It’s 7.58pm. Some children somewhere are in their homes plastered with rainbows, soiling themselves with excitement, twitching fingers at the ready – they know what’s coming. Others have assembled at Westminster Bridge (because fuck social distancing for a bit, right?), strobing siren lights trigger the distant memory of clubbing within the party animals among us. As for the rest, it’s literally just a regular Thursday night. T-minus 2 minutes, troops. In position.
The ones who blast music
Bold to assume that the neighbours would approve of their chosen banger on a Thursday evening. Most likely the designated (see: self-appointed) DJ in any given situation, they have a playlist for every occasion; a true Master of Ceremonies. Fear them, as they clearly fear no one. Approval they need not, they will continue to broadcast their ‘absolute tunes’ until your ears bleed. Be nice to them or they’ll punish you and play Jess Glynne. On repeat.
The ones who clap normally
These people have actually got up to clap into thin air on their doorstep and risk being trapped in awkward neighbourly small talk: half-assed but shows some dedication. Mortal combat for Queen, country and NHS. To underestimate them would be a great mistake. However, sitting on the fence gains you little ground in this war. Normal applauders lack originality, it won’t be long before the opponent catches on to their repetitive actions.
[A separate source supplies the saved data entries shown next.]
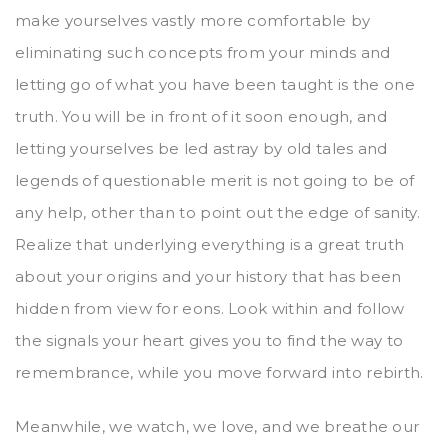
make yourselves vastly more comfortable by
eliminating such concepts from your minds and
letting go of what you have been taught is the one
truth. You will be in front of it soon enough, and
letting yourselves be led astray by old tales and
legends of questionable merit is not going to be of
any help, other than to point out the edge of sanity.
Realize that underlying everything is a great truth
about your origins and your history that has been
hidden from view for eons. Look within and follow
the signals your heart gives you to find the way to
remembrance, while you move forward into rebirth.
Meanwhile, we watch, we love, and we breathe our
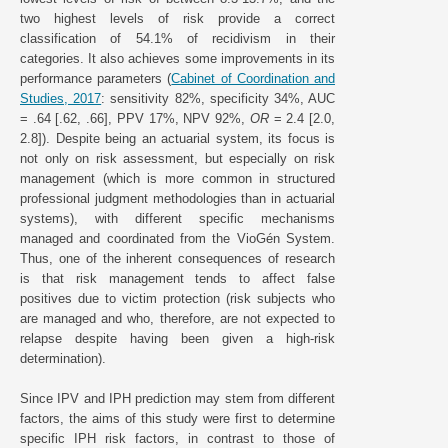
two highest levels of risk provide a correct
classification of 54.1% of recidivism in their
categories. It also achieves some improvements in its
performance parameters (
Cabinet of Coordination and
Studies, 2017
: sensitivity 82%, specificity 34%, AUC
= .64 [.62, .66], PPV 17%, NPV 92%,
OR
= 2.4 [2.0,
2.8]). Despite being an actuarial system, its focus is
not only on risk assessment, but especially on risk
management (which is more common in structured
professional judgment methodologies than in actuarial
systems), with different specific mechanisms
managed and coordinated from the VioGén System.
Thus, one of the inherent consequences of research
is that risk management tends to affect false
positives due to victim protection (risk subjects who
are managed and who, therefore, are not expected to
relapse despite having been given a high-risk
determination).
Since IPV and IPH prediction may stem from different
factors, the aims of this study were first to determine
specific IPH risk factors, in contrast to those of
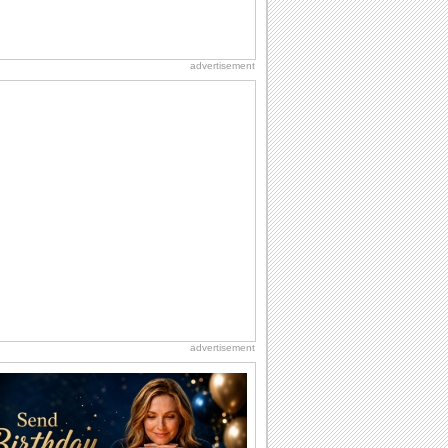
advertisement
advertisement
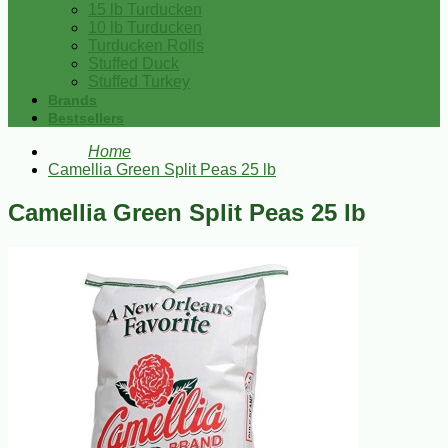
15 lb Turducken
10 lb Turducken
Turducken Rolls
Stuffed Duck
Stuffed Turkey
Brands
Bestsellers
Home
Camellia Green Split Peas 25 lb
Camellia Green Split Peas 25 lb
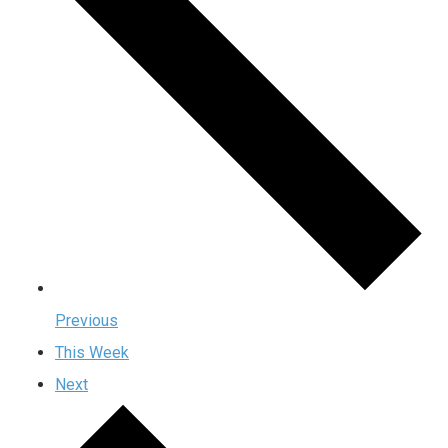
Previous
This Week
Next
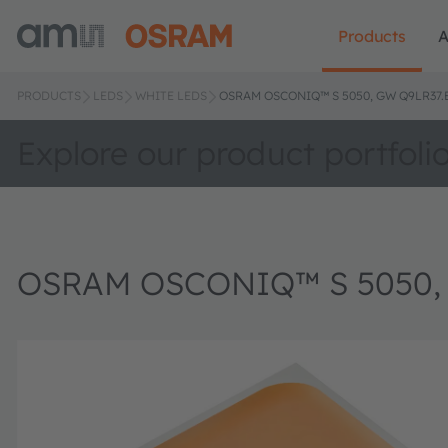
Products
A
PRODUCTS
LEDS
WHITE LEDS
OSRAM OSCONIQ™ S 5050, GW Q9LR37.
Explore our product portfoli
OSRAM OSCONIQ™ S 5050,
The ones with pots and pans
The more prepared bring weapons to a battle. Utensils poised, ready for the clock to strike 8, they are a little over-the-top, unnecessary and headache-inducing, but there is potential for a key gladiator. Armed with guns in a knife fight, these people are wise, calculated. As we know, in all walks of life protection is key so here, think of pots and pans as condoms in the bedroom, seatbelts in a car, adequate PPE in our hospitals. Oh wait.